Collected data:
- Opening Delimiter -
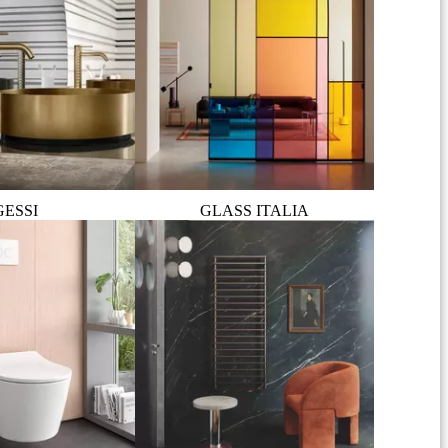
GESSI
GLASS ITALIA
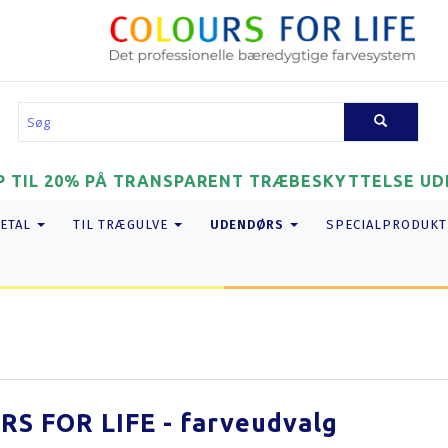
P TIL 20% PÅ TRANSPARENT TRÆBESKYTTELSE UDE
UDENDØRS
METAL
TIL TRÆGULVE
SPECIALPRODUKT
S FOR LIFE - farveudvalg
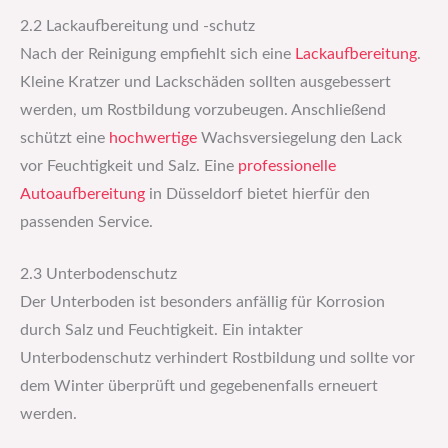
2.2 Lackaufbereitung und -schutz
Nach der Reinigung empfiehlt sich eine
Lackaufbereitung
.
Kleine Kratzer und Lackschäden sollten ausgebessert
werden, um Rostbildung vorzubeugen. Anschließend
schützt eine
hochwertige
Wachsversiegelung den Lack
vor Feuchtigkeit und Salz. Eine
professionelle
Autoaufbereitung
in Düsseldorf bietet hierfür den
passenden Service.
2.3 Unterbodenschutz
Der Unterboden ist besonders anfällig für Korrosion
durch Salz und Feuchtigkeit. Ein intakter
Unterbodenschutz verhindert Rostbildung und sollte vor
dem Winter überprüft und gegebenenfalls erneuert
werden.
- Closing Delimiter -
YOUR TASK ::
Reproduce each line of the records in which the word "Rostbildung" appears.

YOUR RESPONSE ::
werden, um Rostbildung vorzubeugen. Anschließend
Unterbodenschutz verhindert Rostbildung und sollte vor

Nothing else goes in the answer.